Thinking of her old friends, a wave of homesickness overtook her. This desert earth seemed cleansed of scent. The first thing she would do when they returned to their home in Sydney would be to push open the small attic window of her study and take in the perfume of the jacaranda tree.

As they drove they passed groups of men crouched wearily in long lines at the side of the road. They were all startlingly thin. As the car approached, the first man in the line would jump to his feet, waving his arms in the air as if he were dancing. As the car zoomed past he would return to sitting back despondently on his haunches.

‘They are Egyptians,’ Hassan explained. ‘Looking for work.’
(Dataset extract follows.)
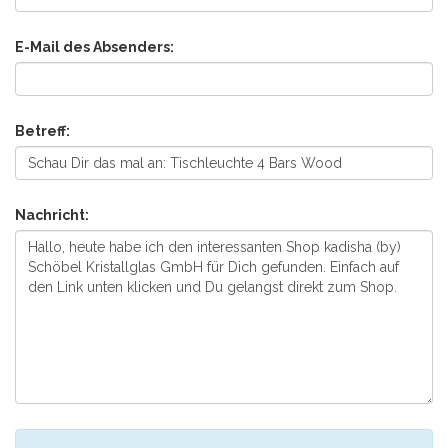
E-Mail des Absenders:
Betreff:
Nachricht:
Again, the incredible propinquity of the Old World: the road ahead could lead them into Saudi Arabia or Egypt; to turn back would take them through Syria and Lebanon. If they turned right there would be Israel, or left they would be in Iraq. There is a war on, she reminded herself; to the east of this desert, a civilisation has been destroyed by war.

Earlier, Hassan had talked about his family, his two sons and two daughters, his pride in them all. He spoke of his love for his mother and father, of his brother’s studies for the civil service, of his sister married in Damascus. ‘You must miss her,’ Amanda had said, and Hassan replied with a laugh, ‘Damascus is two hours from Amman in the car.’